Lanciai uno sguardo risentito a mia madre che tuttavia passò inosservato, perché era china sui fornelli a preparare la cena.

Fui intenerito dalla sua schiena curva e stanca, i capelli arruffati chiusi dentro al mollettone scolorito, le ciabatte di plastica grattata, il modo brutale e approssimativo in cui afferrava le cipolle sminuzzate sul tagliere e le menava dentro alla pentola.
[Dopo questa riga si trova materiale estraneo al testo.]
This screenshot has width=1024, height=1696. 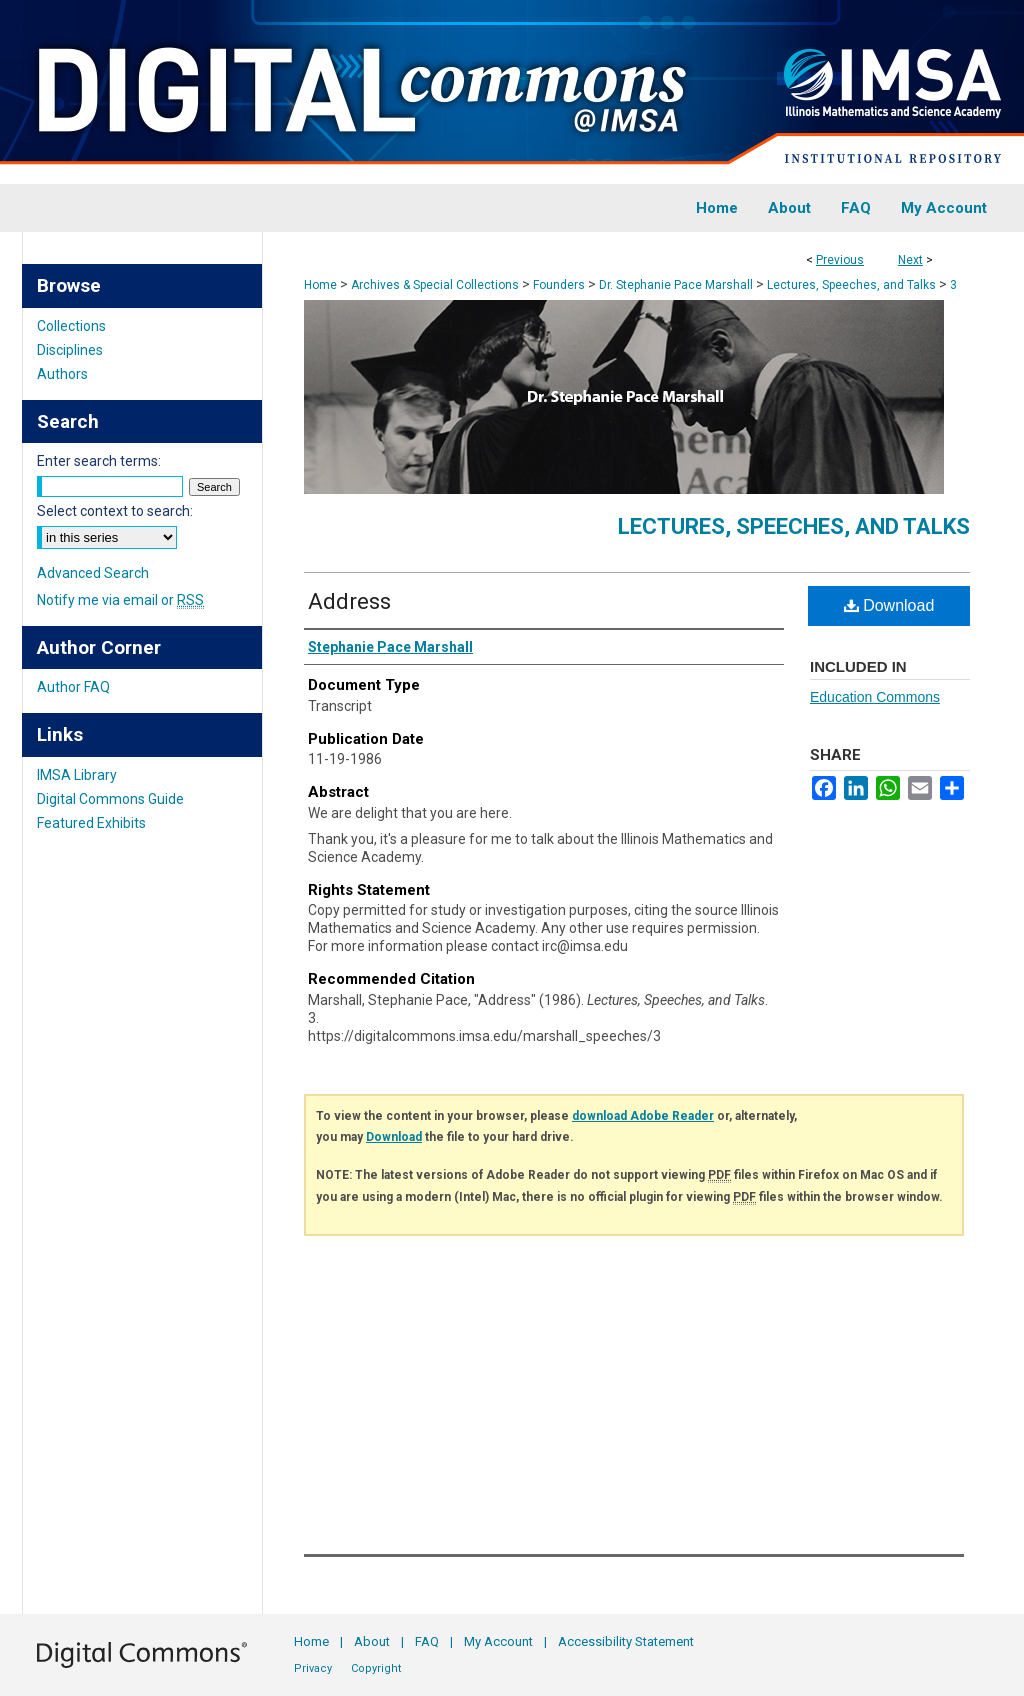 What do you see at coordinates (320, 285) in the screenshot?
I see `Home` at bounding box center [320, 285].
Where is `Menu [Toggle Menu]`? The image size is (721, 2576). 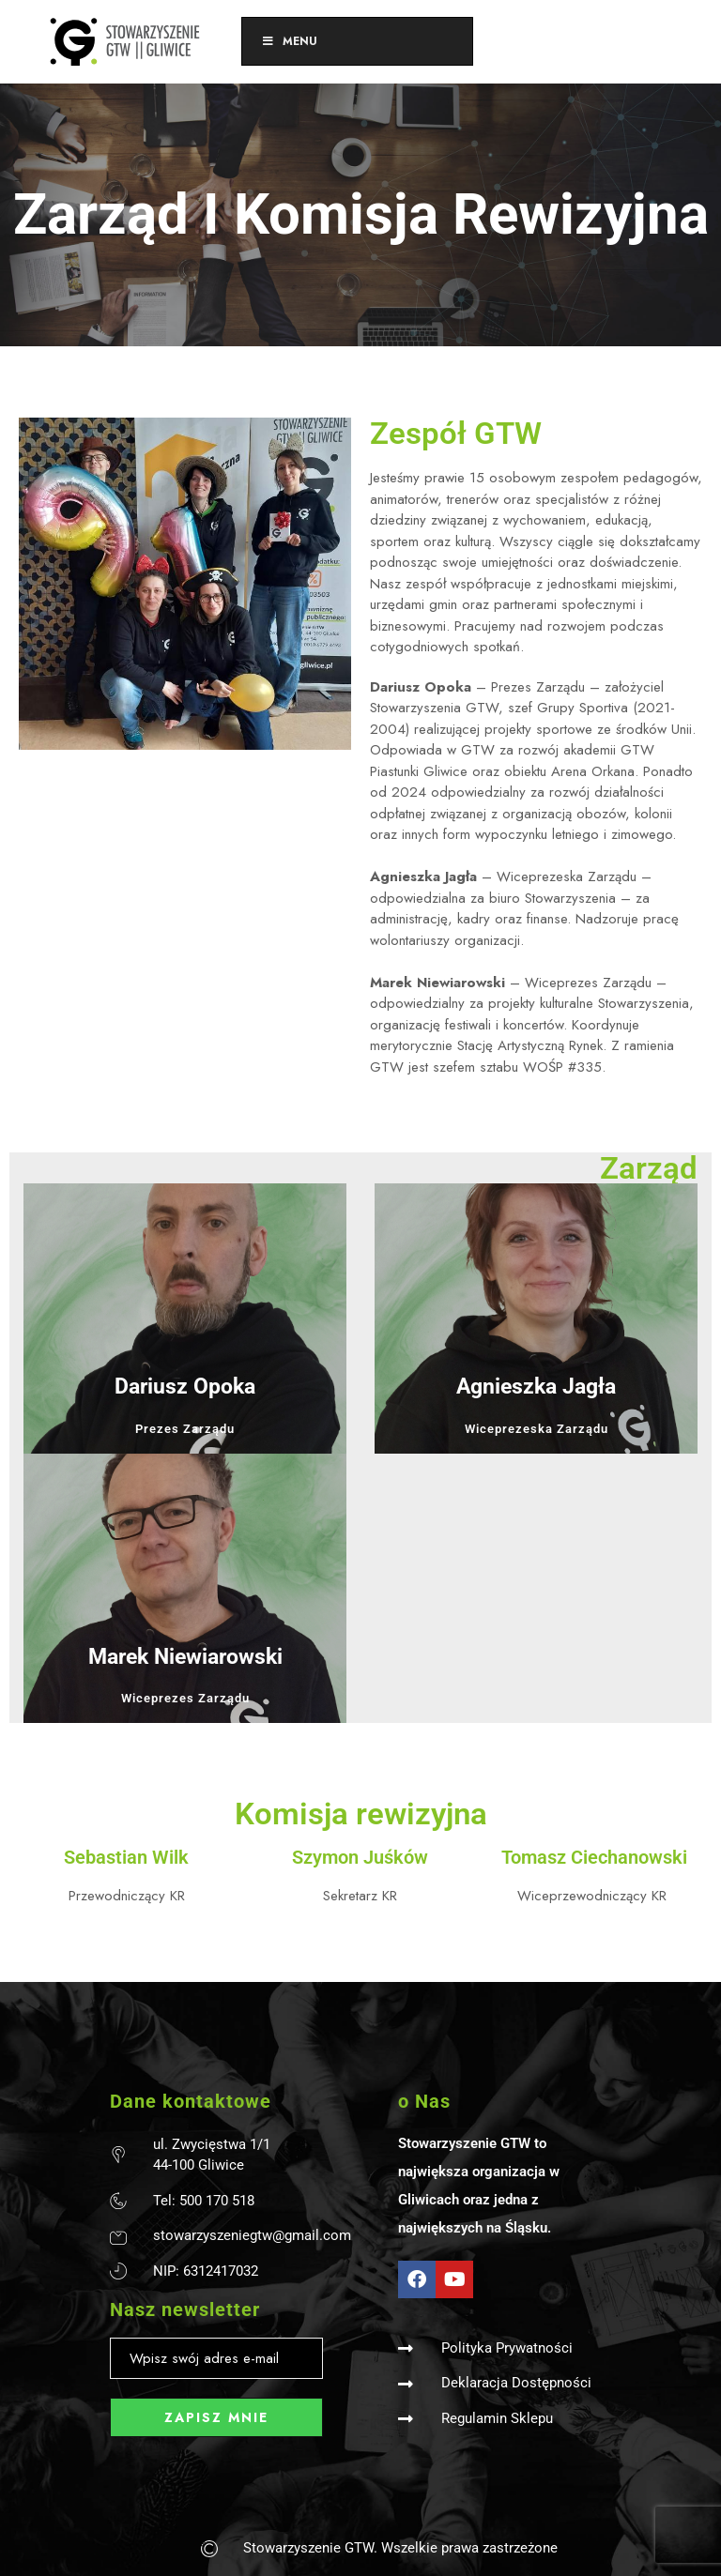 Menu [Toggle Menu] is located at coordinates (289, 41).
– Mammà – esclamai, sorpreso io stesso da quello che stavo per dire – Vieni anche tu con me! Ti voglio regalare un intero mese da principessa a Capri. Così, almeno una volta nella vita, ti fai delle ferie come Cristo comanda.

E quello sarebbe stato già il terzo viaggio che mi veniva in mente di regalare, quell'anno. Meno male che LIBERATO stava andando così bene da potermi permettere quelle spese folli.
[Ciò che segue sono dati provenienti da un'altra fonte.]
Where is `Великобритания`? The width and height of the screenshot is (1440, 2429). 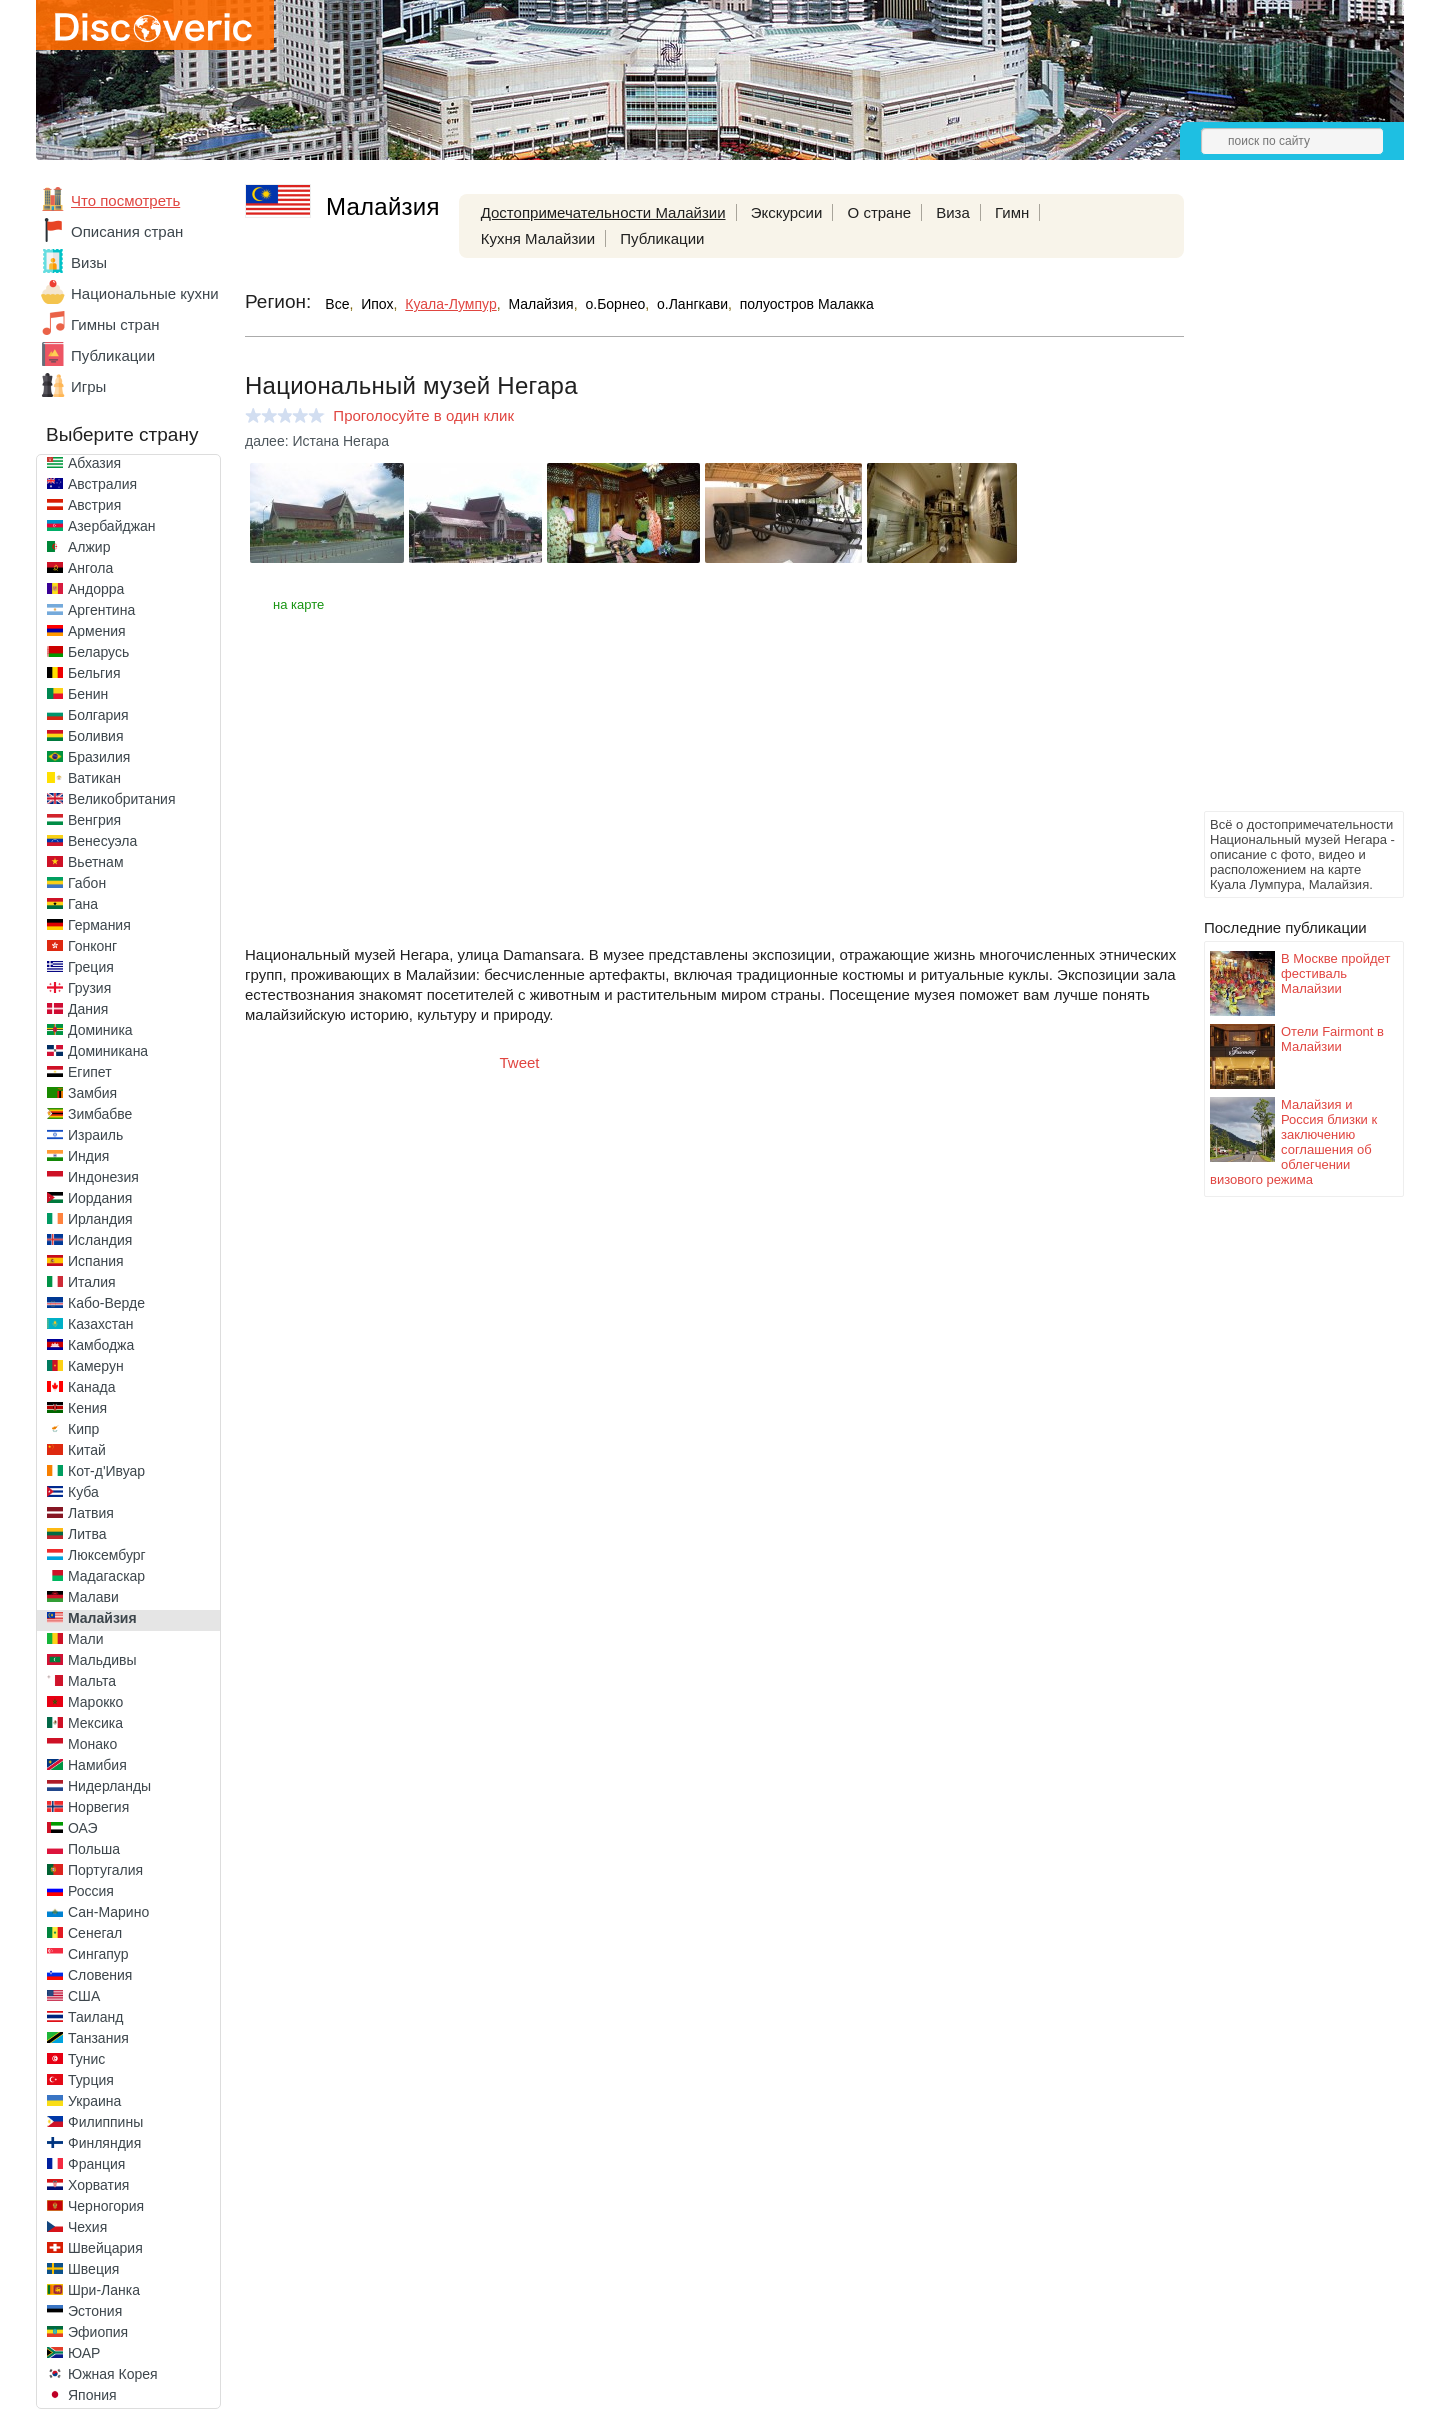 Великобритания is located at coordinates (122, 799).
Mamma girò lentamente la testa verso di me, quasi avesse paura di essere piombata in un sogno e che, voltandosi, si aspettasse di ricevere il brusco contraccolpo del risveglio.
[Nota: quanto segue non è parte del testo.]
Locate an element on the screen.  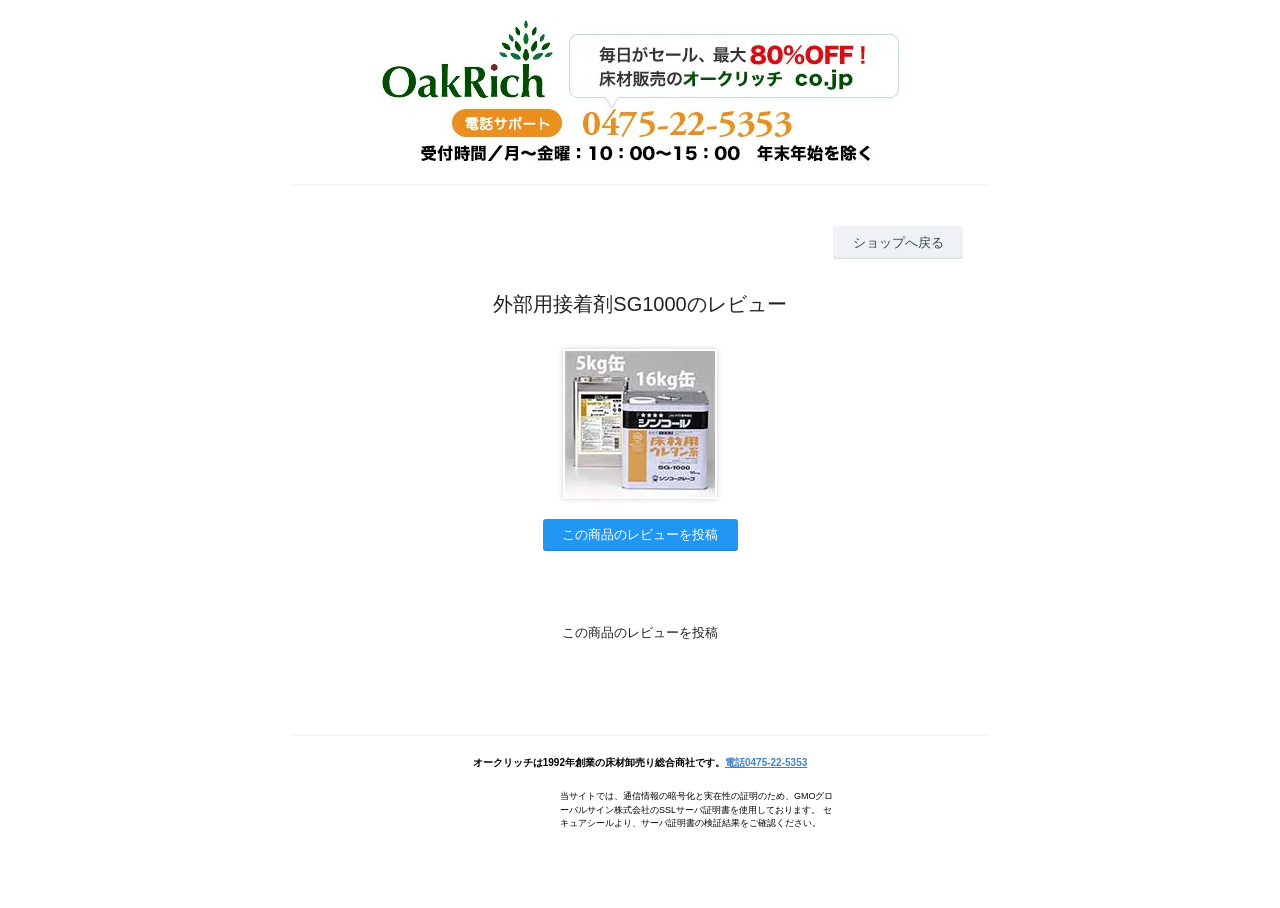 電話0475-22-5353 is located at coordinates (766, 762).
Sgranò gli occhi e allungò verso il basso gli angoli della bocca, incredula: – Che staje ricenn', Lillù? Ma l'hai sentito bene il nome dell'hotel?

La sua reazione scomposta mi strappò una risata: – Eh, l'aggia sintut'! Proprio lì ti voglio portare.

***

Dopo la breve parentesi del festival pugliese a luglio, ultima tappa di quel frenetico tour estivo del 2018, ormai perfino io non vedevo l'ora di andare a fare il nababbo a Capri.

– Gianpaglia! – strillai mentre chiavavo un pacchero affettuoso sulla larga nuca di mio cugino, quando ci trovammo a prendere l'aliscafo dal molo Beverello insieme.

– Filippo... – mi rimproverò mamma, chiusa in un facepalm.

Ma Gianpaolo rise fragorosamente di rimando, a sfoggiare tutti i suoi incisivi storti, e mi abbracciò con calore smisurato.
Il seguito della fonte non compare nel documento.